Al fin, Biden logró ser presidente, el más viejo al llegar a la Casa Blanca. Pero tampoco ha tenido un final feliz para su mandato, pues el Partido Demócrata, considerándolo senil, le ha presionado para que no se presente a la reelección y deje el testigo a Kamala Harris.
Antes de ésta todavía ha habido un vicepresidente del que no se puede saber si es un tipo con suerte o un desgraciado. Se trata de Mike Pence, 48 vicepresidente con Donald Trump. Bajo semejante jefe, la figura de Pence no había brillado absolutamente nada durante el mandato de Trump. Sin embargo, adquiriría un papel histórico el 6 de enero de 2021.
Ese día, como presidente del senado, que es un cargo anexo a la vicepresidencia, Pence dirigía un acto meramente protocolario, que nunca había tenido la menor importancia política: la proclamación oficial del vencedor de las elecciones presidenciales, mediante el recuento de los compromisarios que envía cada estado al Congreso.
Sin embargo, ese día Trump, todavía presidente en funciones, intentó un golpe de Estado.

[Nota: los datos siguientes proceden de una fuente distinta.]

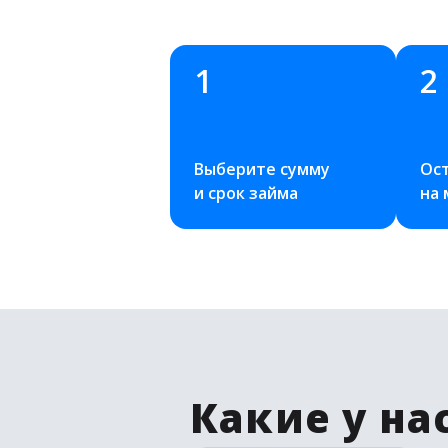
1
2
Выберите сумму 
Ост
и срок займа
на
Какие у на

Llamó a Pence y le ordenó que boicotease el acto de la proclamación. Pence no le obedeció, optó por cumplir con sus deberes constitucionales, y entonces los partidarios de Trump asaltaron el Capitolio. Su primer objetivo era encontrar al «traidor» Pence y darle su merecido, es decir, lincharlo.

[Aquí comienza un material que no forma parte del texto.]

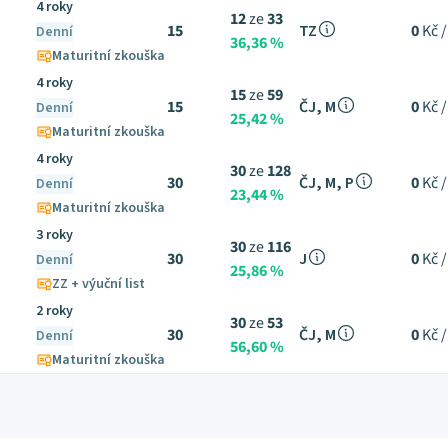
4 roky
12
ze
33
15
TZ
0
Kč /
Denní
36,36 %
Maturitní zkouška
4 roky
15
ze
59
15
ČJ, M
0
Kč /
Denní
25,42 %
Maturitní zkouška
4 roky
30
ze
128
30
ČJ, M, P
0
Kč /
Denní
23,44 %
Maturitní zkouška
3 roky
30
ze
116
30
J
0
Kč /
Denní
25,86 %
ZZ + výuční list
2 roky
30
ze
53
30
ČJ, M
0
Kč /
Denní
56,60 %
Maturitní zkouška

Su buena suerte fue que los asaltantes no lo encontraron, cumplió con su deber y se convirtió en un estadista ejemplar. Su mala suerte fue que siendo, como es, un político de ideología muy conservadora, su carrera política se ha terminado.
Kamala Harris tiene, por lo tanto, que cumplir una doble hazaña si quiere pasar a la Historia. Vencer a Trump y vencer a la maldición del vicepresidente.